Le suicide pour un examen

Mardi 28 janvier, Mustapha A. se réveille tôt, fait sa toilette et prend son petit-déjeuner. Ce jour est exceptionnel. Les examens de premier trimestre de l’année scolaire. Vers huit heures, l’élève, qui étudie en neuvième année de l’enseignement fondamentale, arrive au collège Laâyoune dans le quartier El Qaria à Salé. Il passe très bien le premier examen qui porte sur les mathématiques, de 8h 30 mn à 10h 30 mn.
La deuxième épreuve de cette matinée, de 10h 30 mn à 11 h 30 mn, concerne la matière de l’éducation islamique. Et comme à l’accoutumée, dès que tous les élèves s’installent dans leur place, les professeurs chargés de la surveillance leur recommandent de déposer tous les documents au bas du tableau, du côté du bureau du professeur. Formule de nature à empêcher les élèves de frauder lors du test.
Après cette étape, les deux professeurs surveillants distribuent les épreuves de l’examen et demandent aux élèves s’ils n’ont pas compris quelque chose. Aucune question. L’ensemble des élèves se met au travail. Les surveillants circulent entre les rangées, rappelant, de temps en temps, aux élèves que le sort de celui qu’on intercepte en train de tricher est de quitter immédiatement la salle des examens et d’être sanctionné par une note nulle pour la matière en question.
L’examen en cette matière demande des élèves de relater ce qu’ils ont appris, lors des séances de cours auparavant. La seule épreuve où la tentative de fraude est plus forte. Les élèves passent tous leurs temps, lors des préparations, à travailler les exercices de mathématiques, de physique, de sciences naturelles, des langues, de grammaire et laissent souvent de côté les matières qui demandent des efforts de potasser les cours.
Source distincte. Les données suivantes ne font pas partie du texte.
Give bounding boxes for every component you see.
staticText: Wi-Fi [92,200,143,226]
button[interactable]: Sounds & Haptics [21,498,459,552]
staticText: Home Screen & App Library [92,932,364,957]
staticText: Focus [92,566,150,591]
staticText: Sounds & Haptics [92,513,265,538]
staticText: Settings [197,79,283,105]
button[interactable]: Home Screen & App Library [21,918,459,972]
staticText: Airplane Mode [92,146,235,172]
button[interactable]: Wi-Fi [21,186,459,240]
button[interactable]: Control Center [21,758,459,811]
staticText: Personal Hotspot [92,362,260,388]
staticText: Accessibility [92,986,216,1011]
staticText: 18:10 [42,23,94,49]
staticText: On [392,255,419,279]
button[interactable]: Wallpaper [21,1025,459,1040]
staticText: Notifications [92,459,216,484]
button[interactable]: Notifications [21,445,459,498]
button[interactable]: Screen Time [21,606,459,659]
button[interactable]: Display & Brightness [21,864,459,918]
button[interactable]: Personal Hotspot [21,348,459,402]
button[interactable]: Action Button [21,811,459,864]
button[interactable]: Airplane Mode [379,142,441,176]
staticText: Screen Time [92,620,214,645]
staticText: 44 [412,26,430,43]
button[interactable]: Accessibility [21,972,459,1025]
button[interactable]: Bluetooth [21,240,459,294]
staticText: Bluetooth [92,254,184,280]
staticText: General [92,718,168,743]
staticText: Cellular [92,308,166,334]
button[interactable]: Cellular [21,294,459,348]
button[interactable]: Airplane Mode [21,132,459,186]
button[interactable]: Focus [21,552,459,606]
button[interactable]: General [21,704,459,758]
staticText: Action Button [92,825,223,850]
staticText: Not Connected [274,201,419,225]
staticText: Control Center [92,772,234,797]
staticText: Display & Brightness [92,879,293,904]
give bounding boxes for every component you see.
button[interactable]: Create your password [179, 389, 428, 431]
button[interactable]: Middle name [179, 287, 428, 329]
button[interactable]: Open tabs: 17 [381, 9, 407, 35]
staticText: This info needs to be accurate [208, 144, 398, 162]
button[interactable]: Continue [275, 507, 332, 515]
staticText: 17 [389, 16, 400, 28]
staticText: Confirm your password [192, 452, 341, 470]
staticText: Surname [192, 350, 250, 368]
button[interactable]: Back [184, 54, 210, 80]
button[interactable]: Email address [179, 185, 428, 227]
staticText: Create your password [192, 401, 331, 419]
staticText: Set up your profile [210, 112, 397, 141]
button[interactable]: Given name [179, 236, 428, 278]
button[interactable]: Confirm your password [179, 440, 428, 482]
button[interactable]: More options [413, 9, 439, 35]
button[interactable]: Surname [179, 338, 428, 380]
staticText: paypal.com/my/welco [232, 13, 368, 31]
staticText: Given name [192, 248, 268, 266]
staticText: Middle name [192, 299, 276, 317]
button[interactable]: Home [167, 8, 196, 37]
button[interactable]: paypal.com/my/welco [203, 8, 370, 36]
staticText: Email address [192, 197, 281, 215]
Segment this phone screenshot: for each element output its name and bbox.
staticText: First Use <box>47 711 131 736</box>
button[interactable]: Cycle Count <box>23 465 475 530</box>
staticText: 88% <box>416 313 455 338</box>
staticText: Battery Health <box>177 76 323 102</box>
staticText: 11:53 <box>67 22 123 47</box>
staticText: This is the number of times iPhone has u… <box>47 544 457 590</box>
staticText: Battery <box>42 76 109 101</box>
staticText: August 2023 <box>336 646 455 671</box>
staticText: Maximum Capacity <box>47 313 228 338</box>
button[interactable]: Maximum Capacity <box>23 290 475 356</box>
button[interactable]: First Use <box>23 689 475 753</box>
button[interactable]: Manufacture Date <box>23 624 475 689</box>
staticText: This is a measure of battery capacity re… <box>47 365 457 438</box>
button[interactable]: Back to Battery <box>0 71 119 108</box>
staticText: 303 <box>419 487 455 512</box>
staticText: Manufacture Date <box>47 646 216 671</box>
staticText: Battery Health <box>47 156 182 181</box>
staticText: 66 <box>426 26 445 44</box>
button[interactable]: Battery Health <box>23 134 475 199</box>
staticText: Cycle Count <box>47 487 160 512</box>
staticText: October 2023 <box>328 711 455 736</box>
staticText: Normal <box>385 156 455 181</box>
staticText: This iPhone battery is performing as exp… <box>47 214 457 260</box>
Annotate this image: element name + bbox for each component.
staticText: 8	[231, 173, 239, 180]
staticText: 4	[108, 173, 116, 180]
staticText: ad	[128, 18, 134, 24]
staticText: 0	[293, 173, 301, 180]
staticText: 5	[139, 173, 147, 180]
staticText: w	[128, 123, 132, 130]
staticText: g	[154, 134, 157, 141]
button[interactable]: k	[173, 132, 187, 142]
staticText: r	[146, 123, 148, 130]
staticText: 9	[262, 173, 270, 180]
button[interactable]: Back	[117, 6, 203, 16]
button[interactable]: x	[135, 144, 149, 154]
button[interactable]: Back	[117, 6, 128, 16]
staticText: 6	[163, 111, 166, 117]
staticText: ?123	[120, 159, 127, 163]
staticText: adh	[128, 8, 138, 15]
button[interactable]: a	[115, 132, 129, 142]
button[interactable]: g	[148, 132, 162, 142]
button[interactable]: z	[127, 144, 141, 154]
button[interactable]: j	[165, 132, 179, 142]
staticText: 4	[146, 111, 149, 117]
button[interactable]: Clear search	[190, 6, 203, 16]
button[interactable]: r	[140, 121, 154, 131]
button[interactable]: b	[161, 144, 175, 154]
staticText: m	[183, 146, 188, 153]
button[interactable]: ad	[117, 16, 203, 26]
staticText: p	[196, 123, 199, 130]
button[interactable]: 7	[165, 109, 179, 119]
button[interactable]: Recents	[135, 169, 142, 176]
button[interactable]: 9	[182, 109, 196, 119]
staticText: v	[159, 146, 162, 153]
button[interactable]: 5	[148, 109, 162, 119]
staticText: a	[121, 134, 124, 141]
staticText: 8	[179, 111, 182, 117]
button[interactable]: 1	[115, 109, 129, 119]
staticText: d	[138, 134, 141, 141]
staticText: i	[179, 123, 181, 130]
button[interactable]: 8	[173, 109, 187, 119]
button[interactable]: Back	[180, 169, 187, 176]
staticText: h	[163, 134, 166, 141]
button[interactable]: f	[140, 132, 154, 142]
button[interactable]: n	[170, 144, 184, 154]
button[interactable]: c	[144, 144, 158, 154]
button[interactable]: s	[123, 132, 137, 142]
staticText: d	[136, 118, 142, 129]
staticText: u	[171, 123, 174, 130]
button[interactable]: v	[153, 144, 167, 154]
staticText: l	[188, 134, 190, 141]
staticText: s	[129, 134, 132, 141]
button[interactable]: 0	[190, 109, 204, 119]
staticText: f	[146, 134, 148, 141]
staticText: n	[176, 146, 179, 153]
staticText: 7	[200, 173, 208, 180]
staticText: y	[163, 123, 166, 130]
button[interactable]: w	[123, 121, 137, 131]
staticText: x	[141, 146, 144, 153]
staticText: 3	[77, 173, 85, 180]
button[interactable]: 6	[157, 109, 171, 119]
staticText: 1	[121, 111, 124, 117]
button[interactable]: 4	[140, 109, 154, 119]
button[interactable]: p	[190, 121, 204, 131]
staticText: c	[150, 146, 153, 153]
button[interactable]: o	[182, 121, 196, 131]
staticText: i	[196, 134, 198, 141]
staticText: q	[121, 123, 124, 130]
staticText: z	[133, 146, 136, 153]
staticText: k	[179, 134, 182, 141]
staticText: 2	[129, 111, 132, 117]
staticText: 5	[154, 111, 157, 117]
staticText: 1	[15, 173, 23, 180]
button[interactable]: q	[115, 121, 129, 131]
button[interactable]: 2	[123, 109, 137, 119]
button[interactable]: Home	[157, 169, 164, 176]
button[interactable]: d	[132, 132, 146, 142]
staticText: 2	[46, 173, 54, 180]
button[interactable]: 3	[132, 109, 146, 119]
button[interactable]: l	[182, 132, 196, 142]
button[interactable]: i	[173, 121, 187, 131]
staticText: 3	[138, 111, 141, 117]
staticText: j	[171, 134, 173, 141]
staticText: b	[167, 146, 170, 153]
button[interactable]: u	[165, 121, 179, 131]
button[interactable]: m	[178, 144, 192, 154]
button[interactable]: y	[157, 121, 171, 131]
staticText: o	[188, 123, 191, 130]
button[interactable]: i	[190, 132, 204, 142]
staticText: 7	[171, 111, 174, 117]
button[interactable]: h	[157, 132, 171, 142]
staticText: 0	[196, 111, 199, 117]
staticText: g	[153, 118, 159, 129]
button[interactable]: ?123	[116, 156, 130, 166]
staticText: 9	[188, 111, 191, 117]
Mais, ils sont examinés en la matière comme toutes les autres. Là certains étudiants, incapables d’apprendre par coeur, préparent des petits documents minutieusement bourrés, auxquels ils se réfèrent le jour de l’examen. Une pratique qui ne réussit pas toujours. Et elle pourrait avoir des répercussions négatives sur tout le parcours scolaire de l’élève. Et dans ce cas, c’est la catastrophe. Mustapha, dix-huit ans, encore en neuvième année, selon certains élèves de sa promotion dans le même collège, devait probablement penser qu’il était en retard dans son parcours scolaire par rapport à son âge. Et en cas de mauvaise note, surtout un nul, il doit redoubler l’année. Chose qu’il ne pourrait pas digérer.
Pendant la séance de l’examen, toutes ses questions lui passaient par la tête. Perturbé, il n’arrive pas à continuer les épreuves. Vers 11 heures 10 minutes, indique un professeur du même collège, il saute sur la première table, la deuxième, puis la troisième et se jette par la fenêtre de la salle, située au deuxième étage. Il rend l’âme sur le champ dans la cour de l’établissement scolaire. Un drame qui sème la panique au sein de la famille de l’enseignement dans toute la ville.